Planning early is especially important when it comes to dementia and Alzheimer’s because both diseases slowly strip a patient of their memory and faculty, two factors that are instrumental in estate planning.
2. Set Aside Enough
We are all aware that health care can be expensive, especially when considering the cost of medication, nursing homes, care centers and retirement communities. While most estate plans do cover some of these costs, they often fail to include the cost of inflation and/or increased cost of living.
How much money you’ll need for health-related expenses generally depends on when you retire, how long you live, your state of health, and the cost of medical care in your area.

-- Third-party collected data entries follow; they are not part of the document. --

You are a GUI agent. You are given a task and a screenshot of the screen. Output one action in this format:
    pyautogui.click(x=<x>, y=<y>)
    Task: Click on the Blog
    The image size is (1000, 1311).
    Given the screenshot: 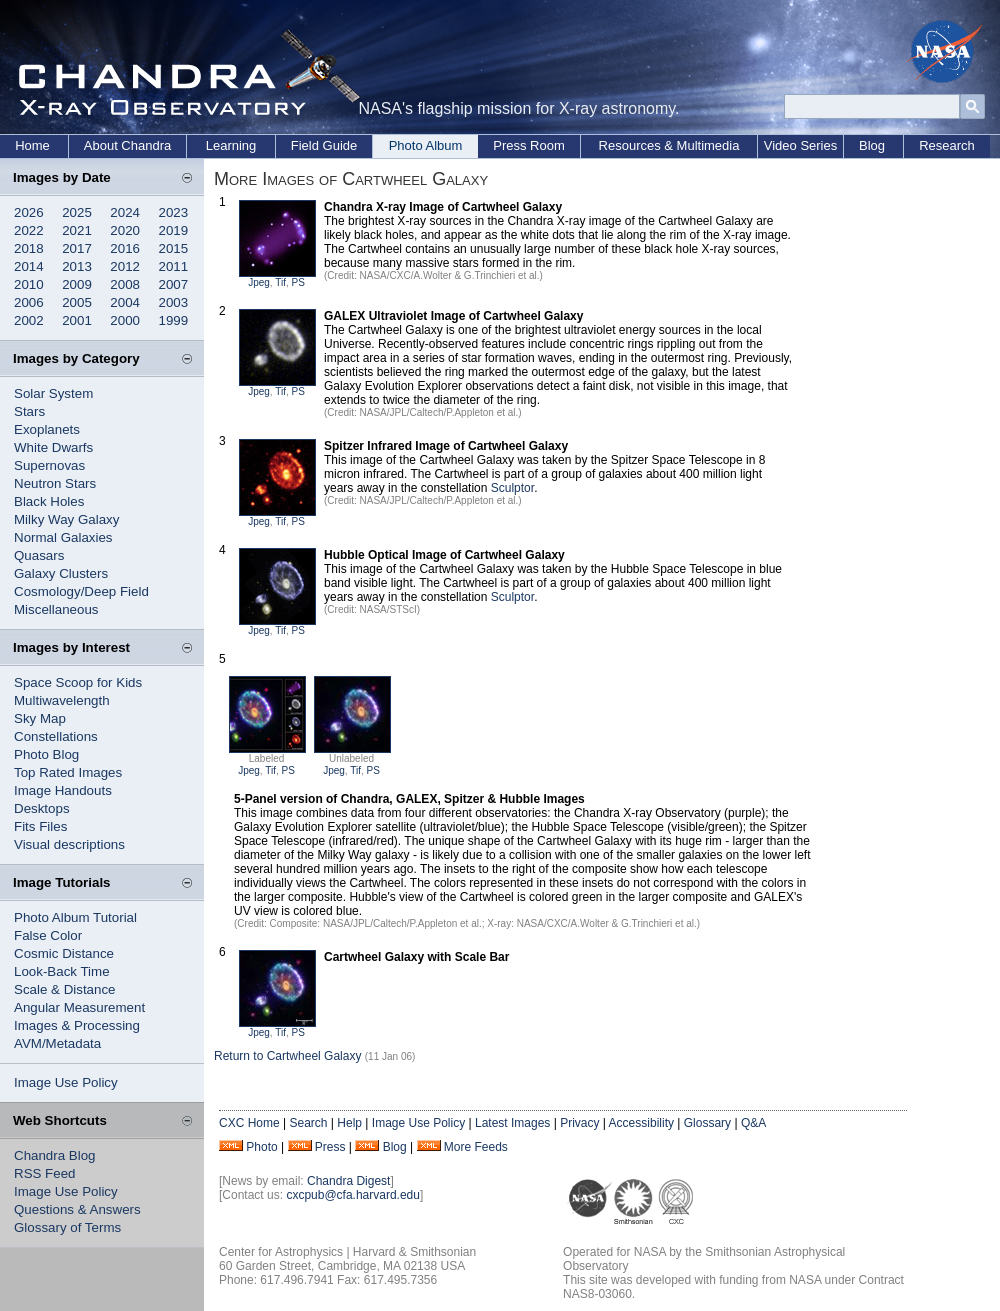 What is the action you would take?
    pyautogui.click(x=872, y=145)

With the cost of health care steadily rising, including enough funds to cover the roughly 5 percent annual inflation rate will prepare you to handle the increased cost of care in the future.
Factoring in variables like cost of living increases, increases in health care costs, and similar factors also highlights just how important it is to work with estate planning professionals who are well versed in addressing these points.
3. Plan To Live Longer
Here’s the good news: global life expectancy is on the rise and currently is at 71.4 years. In North America, however, age expectancy is 81 and climbing annually. While living longer is great news for all of us, it does put increased strain on our finances, especially during our golden years.
Setting aside enough funds to last the rest of your life is crucial to maintaining quality of life and being able to afford any health related expenses that arise. This can be achieved by figuring out monthly expenses, projected health costs, life expectancy and the rate of inflation. Don’t forget to leave some cushion room for unforeseeable expenses.